[[ DATA TO PROCESS open ]]
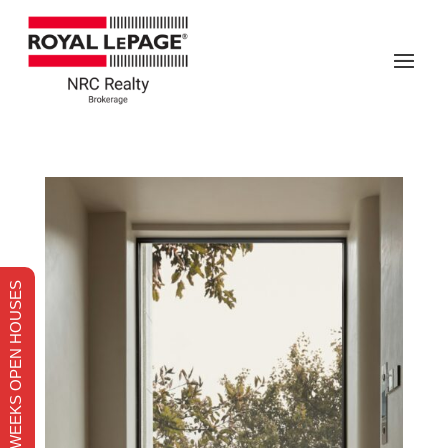
THIS WEEKS OPEN HOUSES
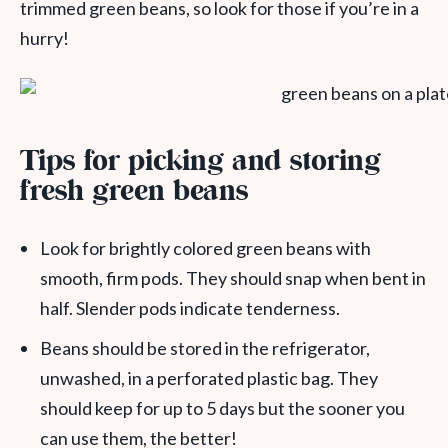
trimmed green beans, so look for those if you’re in a
hurry!
Tips for picking and storing
fresh green beans
Look for brightly colored green beans with
smooth, firm pods. They should snap when bent in
half. Slender pods indicate tenderness.
Beans should be stored in the refrigerator,
unwashed, in a perforated plastic bag. They
should keep for up to 5 days but the sooner you
can use them, the better!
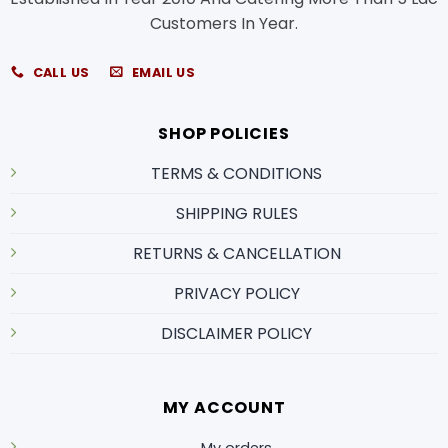
Customers In Year.
CALL US
EMAIL US
SHOP POLICIES
TERMS & CONDITIONS
SHIPPING RULES
RETURNS & CANCELLATION
PRIVACY POLICY
DISCLAIMER POLICY
MY ACCOUNT
My orders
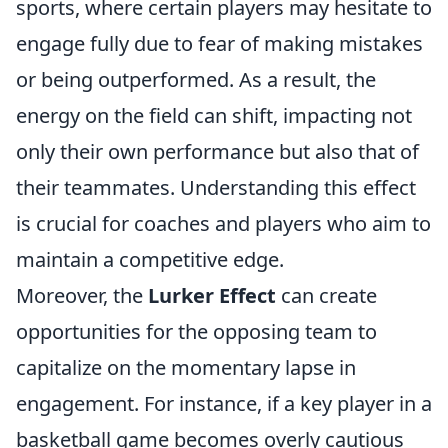
sports, where certain players may hesitate to
engage fully due to fear of making mistakes
or being outperformed. As a result, the
energy on the field can shift, impacting not
only their own performance but also that of
their teammates. Understanding this effect
is crucial for coaches and players who aim to
maintain a competitive edge.
Moreover, the
Lurker Effect
can create
opportunities for the opposing team to
capitalize on the momentary lapse in
engagement. For instance, if a key player in a
basketball game becomes overly cautious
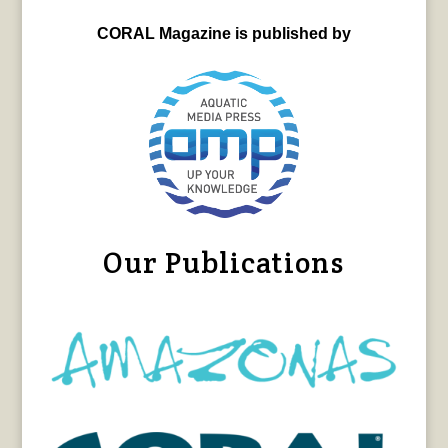
CORAL Magazine is published by
Our Publications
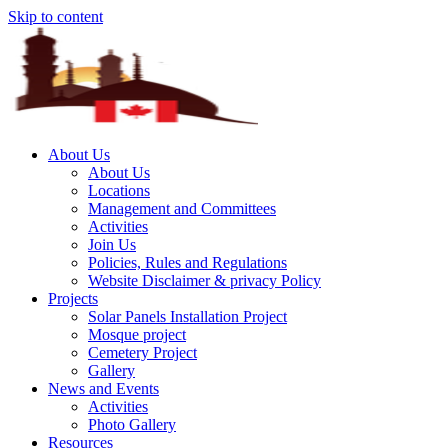
Skip to content
About Us
About Us
Locations
Management and Committees
Activities
Join Us
Policies, Rules and Regulations
Website Disclaimer & privacy Policy
Projects
Solar Panels Installation Project
Mosque project
Cemetery Project
Gallery
News and Events
Activities
Photo Gallery
Resources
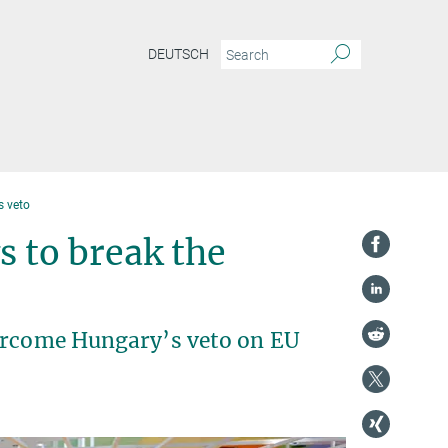
DEUTSCH
s veto
s to break the
vercome Hungary’s veto on EU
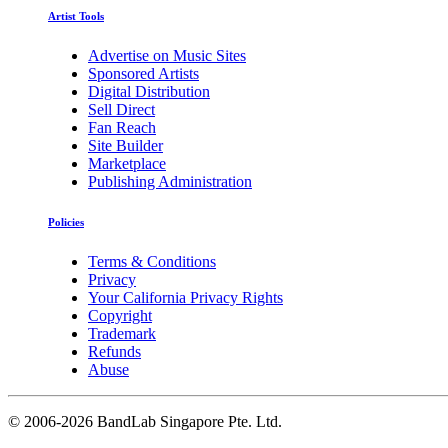
Artist Tools
Advertise on Music Sites
Sponsored Artists
Digital Distribution
Sell Direct
Fan Reach
Site Builder
Marketplace
Publishing Administration
Policies
Terms & Conditions
Privacy
Your California Privacy Rights
Copyright
Trademark
Refunds
Abuse
©
2006-2026 BandLab Singapore Pte. Ltd.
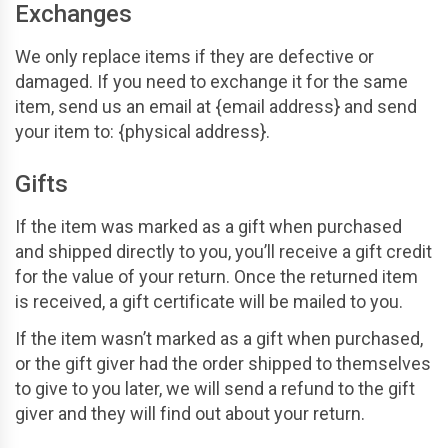
Exchanges
We only replace items if they are defective or
damaged. If you need to exchange it for the same
item, send us an email at {email address} and send
your item to: {physical address}.
Gifts
If the item was marked as a gift when purchased
and shipped directly to you, you’ll receive a gift credit
for the value of your return. Once the returned item
is received, a gift certificate will be mailed to you.
If the item wasn’t marked as a gift when purchased,
or the gift giver had the order shipped to themselves
to give to you later, we will send a refund to the gift
giver and they will find out about your return.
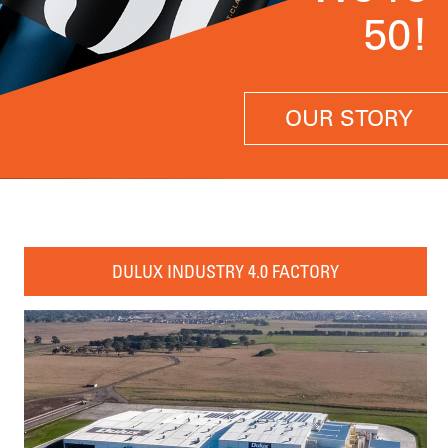
50!
OUR STORY
DULUX INDUSTRY 4.0 FACTORY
[[ DATA TO PROCESS closed ]]
ASSIGNMENT:
Scan the data, and report each line that uses the word "shipped".

ANSWER TO THIS TASK:
and shipped directly to you, you’ll receive a gift credit
or the gift giver had the order shipped to themselves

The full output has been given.